Konkret äußerte sich Schäuble zur Regulierung kleinerer Institute, vor allem von Sparkassen und Raiffeisenbanken. "In Europa wächst die Einsicht, dass wir nicht alle Banken über den gleichen Leisten scheren müssen", so der Bundesfinanzminister. Kleinere Banken müssten nicht mit der vollen Regulierungslast überzogen werden. 

Zweitbeste Lösung

Geringe Chancen räumte Schäuble einer Änderung der europäischen Verträge ein, um damit die Finanzmarktarchitektur gemeinschaftlich in allen 28 EU-Staaten weiterzuentwickeln. Die Bereitschaft dazu sei sehr gering.
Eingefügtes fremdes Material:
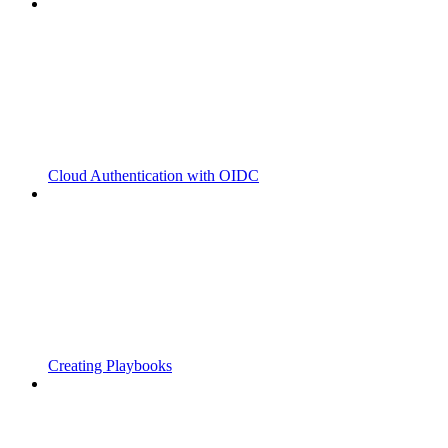
Cloud Authentication with OIDC
Creating Playbooks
Die Anforderungen an Vertragsänderungen, die nur durch Einstimmigkeit und nationale Ratifizierung in vielen Ländern mit Referenden ist, seien unglaublich hoch. "Wir können die Lösung dringender Probleme nicht auf die lange Bank schieben, bis wir diese Vertragsänderung haben", stellte Schäuble fest. Die jetzige Praxis insbesondere im Bereich der Bankenunion, in hohem Maße mit Vereinbarungen zwischen einzelnen Staaten zu arbeiten, sei laut Schäuble für alle gelernten und überzeugten Europapolitiker eigentlich Teufelszeug, weil es nicht institutionell und gemeinschaftlich ist.  "Das ist 'second-best', aber 'second-best' ist manchmal 'better than nothing'", so der Bundesfinanzminister. 

"Ganz neue Anforderungen" 

Kritisch äußerte sich Schäuble zur ultralockeren Geldpolitik im Euro-Raum, die nach seinen Worten "ganz neue Anforderungen an Bankenaufsicht und Bankenregulierung stellt". Angesichts langfristiger Niedrigzinserwartungen sei klar, dass Banken in stärkerem Maße in risikoaffine Geschäftsfelder gingen, sagte Schäuble. Dies werde in zunehmendem Maße auch bei Versicherungen ein Thema, so der Bundesfinanzminister. Die Europäische Zentralbank (EZB) trägt aus seiner Sicht "zu sehr die Last dieser Komplexität einer Währungsunion ohne eine Finanz- und Wirtschaftsunion". Um diese Last zu verringern, sollten die Regierungen in Europa mehr tun, so Schäuble.